Oxford Languages announces Words of an Unprecedented Year 2020
Just like our daily lives, the English language has undergone enormous change over the past year, adapting rapidly and repeatedly to world events. Words that 12 months ago we couldn’t have imagined ourselves using are now part of the everyday lexicon. The Words of an Unprecedented Year report allows the team at Oxford Languages to share the evidence-based data we have at our fingertips to track and analyse the unfolding story. While we all hope for more stability next year, recording and analysing new words and their uses offers unique insight into understanding the current situation and navigating these “unprecedented times”.

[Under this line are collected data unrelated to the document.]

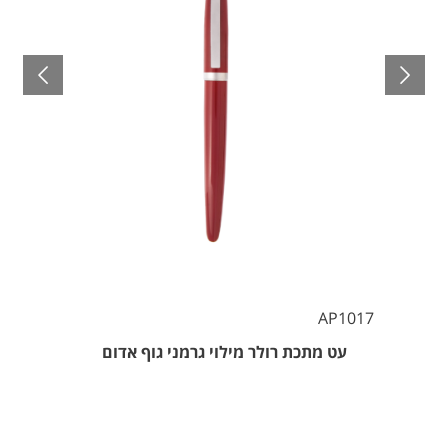
AP1017
עט מתכת רולר מילוי גרמני גוף אדום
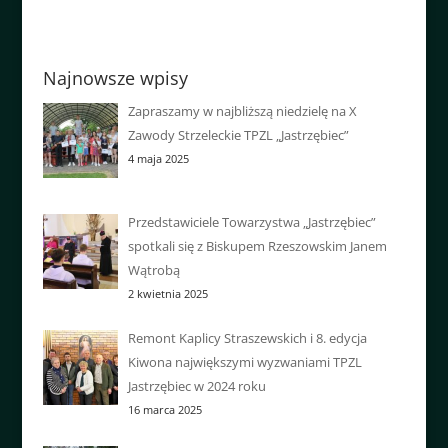
Najnowsze wpisy
Zapraszamy w najbliższą niedzielę na X
Zawody Strzeleckie TPZL „Jastrzębiec”
4 maja 2025
Przedstawiciele Towarzystwa „Jastrzębiec”
spotkali się z Biskupem Rzeszowskim Janem
Wątrobą
2 kwietnia 2025
Remont Kaplicy Straszewskich i 8. edycja
Kiwona największymi wyzwaniami TPZL
Jastrzębiec w 2024 roku
16 marca 2025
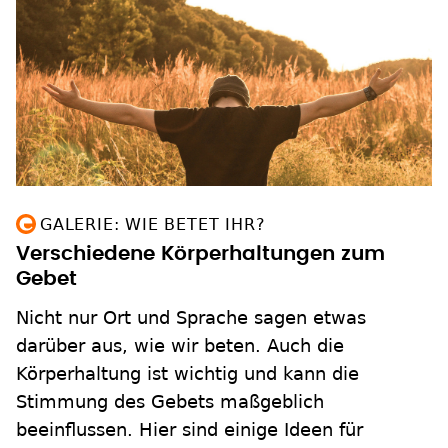
GALERIE: WIE BETET IHR?
Verschiedene Körperhaltungen zum
Gebet
Nicht nur Ort und Sprache sagen etwas
darüber aus, wie wir beten. Auch die
Körperhaltung ist wichtig und kann die
Stimmung des Gebets maßgeblich
beeinflussen. Hier sind einige Ideen für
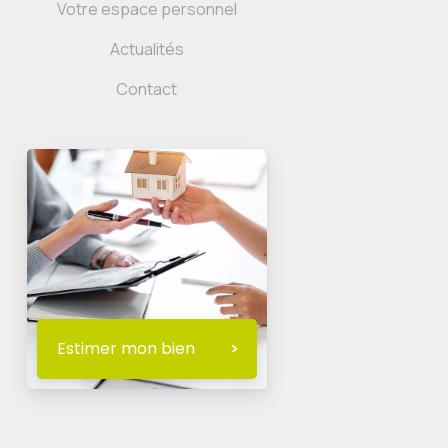
Votre espace personnel
Actualités
Contact
Estimer mon bien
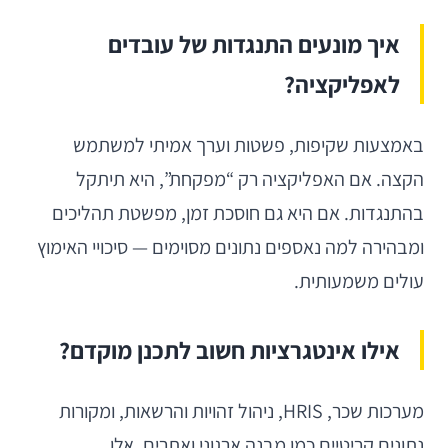
איך מונעים התנגדות של עובדים
לאפליקציה?
באמצעות שקיפות, פשטות וערך אמיתי למשתמש
הקצה. אם האפליקציה רק “מפקחת”, היא תיתקל
בהתנגדות. אם היא גם חוסכת זמן, מפשטת תהליכים
ומבהירה למה נאספים נתונים מסוימים — סיכויי האימוץ
עולים משמעותית.
אילו אינטגרציות חשוב לתכנן מוקדם?
מערכות שכר, HRIS, ניהול זהויות והרשאות, ומקורות
נתונים קריטיים כמו מבנה ארגוני ואתרים. אלו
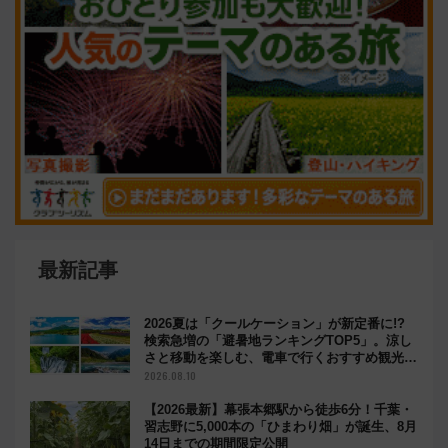
最新記事
2026夏は「クールケーション」が新定番に!?
検索急増の「避暑地ランキングTOP5」。涼し
さと移動を楽しむ、電車で行くおすすめ観光情
報も
2026.08.10
【2026最新】幕張本郷駅から徒歩6分！千葉・
習志野に5,000本の「ひまわり畑」が誕生、8月
14日までの期間限定公開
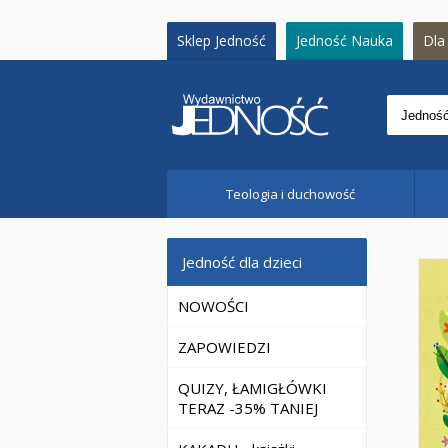
Sklep Jedność
Jedność Nauka
Dla 
Teologia i duchowość
Jedność dla dzieci
NOWOŚCI
ZAPOWIEDZI
QUIZY, ŁAMIGŁÓWKI
TERAZ -35% TANIEJ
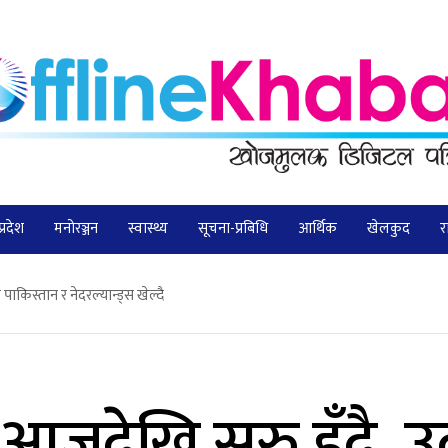
प्रदेश
मनोरञ्जन
स्वास्थ्य
सूचना-प्रबिधि
आर्थिक
खेलकुद
र
ाकिस्तान र नेदरल्यान्ड्स खेल्दै
आजदेखि सुरु हुँदै, 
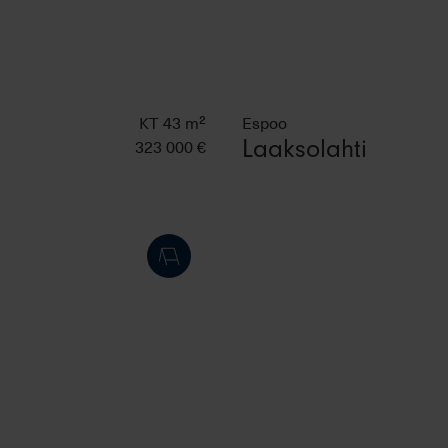
KT 43 m²
Espoo
323 000 €
Laaksolahti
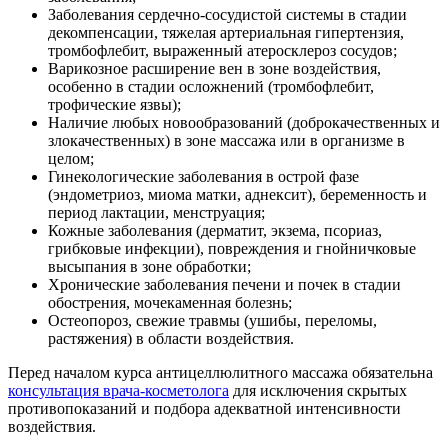
Заболевания сердечно-сосудистой системы в стадии
декомпенсации, тяжелая артериальная гипертензия,
тромбофлебит, выраженный атеросклероз сосудов;
Варикозное расширение вен в зоне воздействия,
особенно в стадии осложнений (тромбофлебит,
трофические язвы);
Наличие любых новообразований (доброкачественных и
злокачественных) в зоне массажа или в организме в
целом;
Гинекологические заболевания в острой фазе
(эндометриоз, миома матки, аднексит), беременность и
период лактации, менструация;
Кожные заболевания (дерматит, экзема, псориаз,
грибковые инфекции), повреждения и гнойничковые
высыпания в зоне обработки;
Хронические заболевания печени и почек в стадии
обострения, мочекаменная болезнь;
Остеопороз, свежие травмы (ушибы, переломы,
растяжения) в области воздействия.
Перед началом курса антицеллюлитного массажа обязательна
консультация врача-косметолога
для исключения скрытых
противопоказаний и подбора адекватной интенсивности
воздействия.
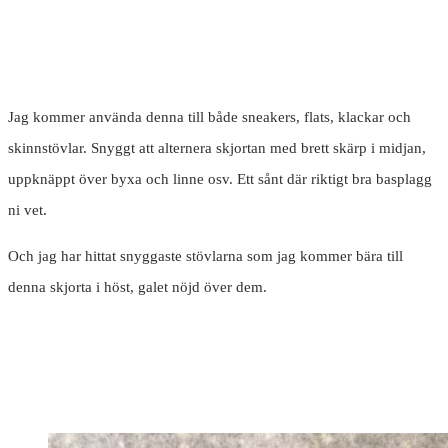
Jag kommer använda denna till både sneakers, flats, klackar och
skinnstövlar. Snyggt att alternera skjortan med brett skärp i midjan,
uppknäppt över byxa och linne osv. Ett sånt där riktigt bra basplagg
ni vet.
Och jag har hittat snyggaste stövlarna som jag kommer bära till
denna skjorta i höst, galet nöjd över dem.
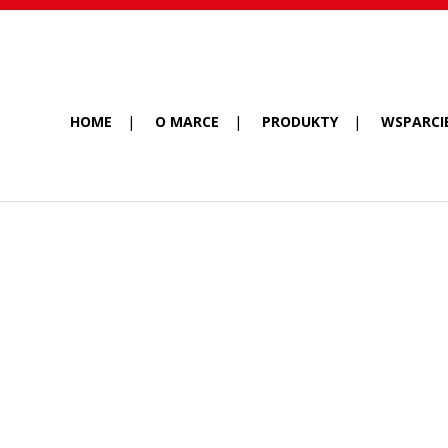
HOME
O MARCE
PRODUKTY
WSPARCI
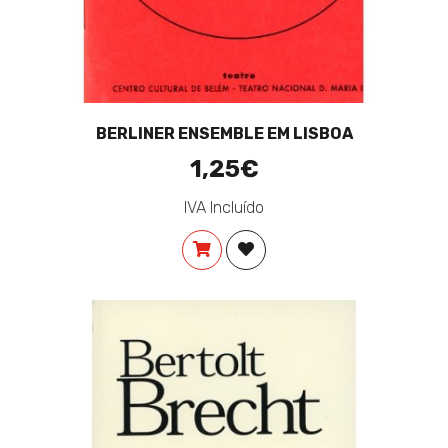
BERLINER ENSEMBLE EM LISBOA
1,25€
IVA Incluído
COMPRAR
ADICIONAR À LISTA DE DES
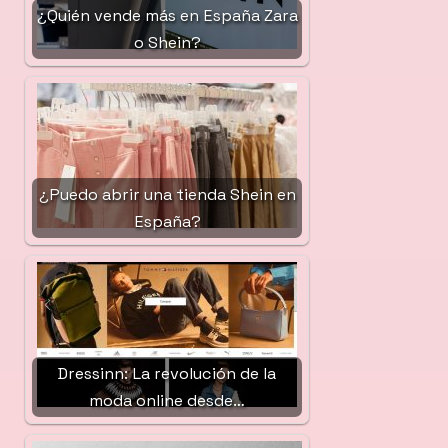
¿Quién vende más en España Zara
o Shein?
¿Puedo abrir una tienda Shein en
España?
Dressinn: La revolución de la
moda online desde…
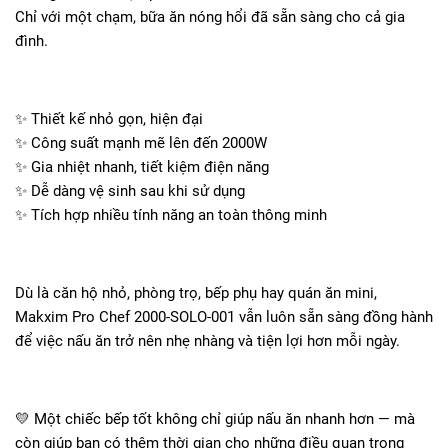
Chỉ với một chạm, bữa ăn nóng hổi đã sẵn sàng cho cả gia
đình.
✨
Thiết kế nhỏ gọn, hiện đại
✨
Công suất mạnh mẽ lên đến 2000W
✨
Gia nhiệt nhanh, tiết kiệm điện năng
✨
Dễ dàng vệ sinh sau khi sử dụng
✨
Tích hợp nhiều tính năng an toàn thông minh
Dù là căn hộ nhỏ, phòng trọ, bếp phụ hay quán ăn mini,
Makxim Pro Chef 2000-SOLO-001 vẫn luôn sẵn sàng đồng hành
để việc nấu ăn trở nên nhẹ nhàng và tiện lợi hơn mỗi ngày.
💛
Một chiếc bếp tốt không chỉ giúp nấu ăn nhanh hơn — mà
còn giúp bạn có thêm thời gian cho những điều quan trọng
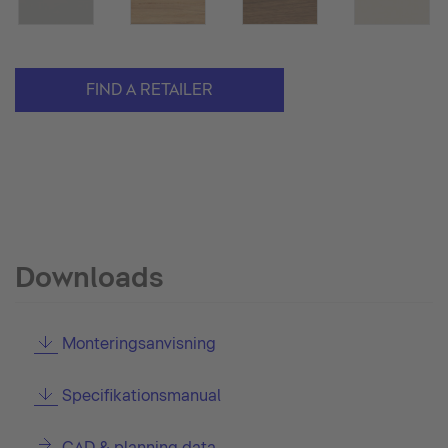
FIND A RETAILER
Downloads
Monteringsanvisning
Specifikationsmanual
CAD & planning data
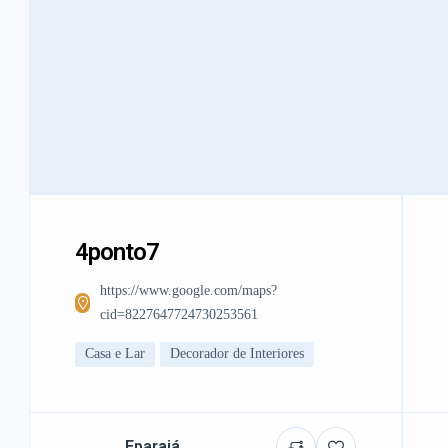
4ponto7
https://www.google.com/maps?
cid=8227647724730253561
Casa e Lar
Decorador de Interiores
Eparajá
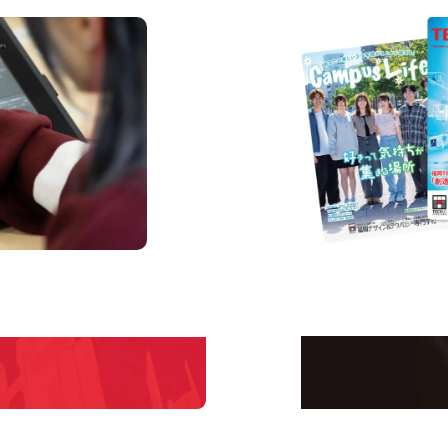
us
Request I
Open C
学校のことだけじゃな
！
界で活躍している人の
える！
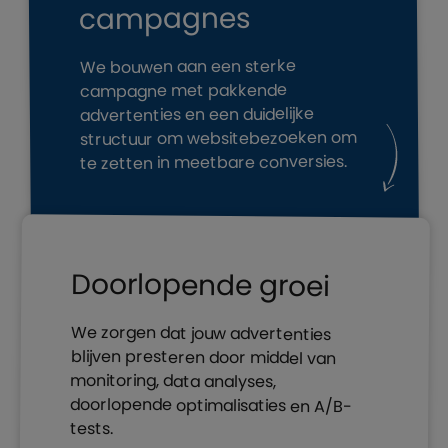
campagnes
We bouwen aan een sterke
campagne met pakkende
advertenties en een duidelijke
structuur om websitebezoeken om
te zetten in meetbare conversies.
Doorlopende groei
We zorgen dat jouw advertenties
blijven presteren door middel van
doorlopende optimalisaties en A/B-
monitoring, data analyses,
tests.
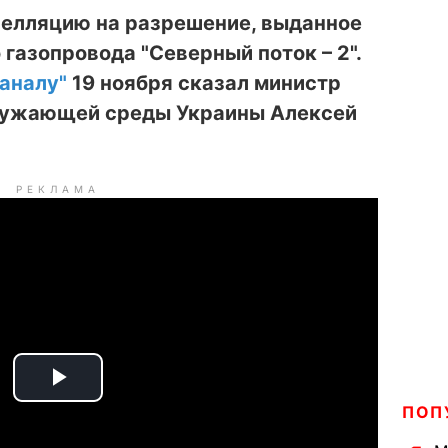
пелляцию на разрешение, выданное
 газопровода "Северный поток – 2".
каналу"
19 ноября сказал министр
ружающей среды Украины Алексей
РЕКЛАМА
P
ПОП
l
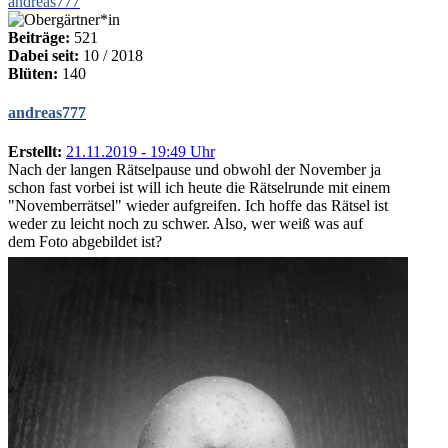
andreas777
Beiträge:
521
Dabei seit:
10 / 2018
Blüten:
140
andreas777
Erstellt:
21.11.2019 - 19:49 Uhr
Nach der langen Rätselpause und obwohl der November ja
schon fast vorbei ist will ich heute die Rätselrunde mit einem
"Novemberrätsel" wieder aufgreifen. Ich hoffe das Rätsel ist
weder zu leicht noch zu schwer. Also, wer weiß was auf
dem Foto abgebildet ist?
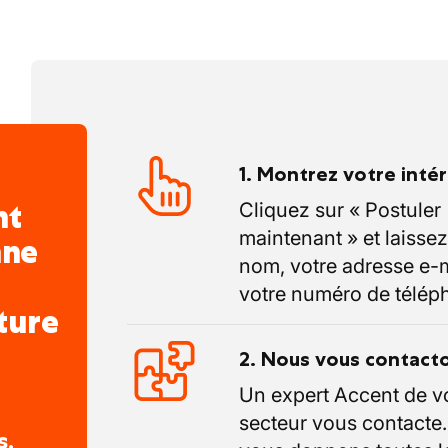
.
1. Montrez votre inté
nt
Cliquez sur « Postuler
maintenant » et laissez
nne
nom, votre adresse e-m
votre numéro de télép
ture
2. Nous vous contact
Un expert Accent de v
secteur vous contacte
s,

Previously, the Oxford Word of the Year has been selected as a word or expression shown through usage evidence to reflect the ethos, mood, or preoccupations of the past 12 months, and to have potential as a term of lasting cultural significance. Using this as a starting point for considering the themes that have dominated 2020, there’s perhaps only one place to begin ...
THE LANGUAGE OF COVID-19
Dating back to the 1960s, coronavirus was previously mainly used by scientific and medical specialists but, by April 2020, it had become one of the most frequently used nouns in the English language, exceeding even the usage of the word time. By May, it had been surpassed by Covid-19.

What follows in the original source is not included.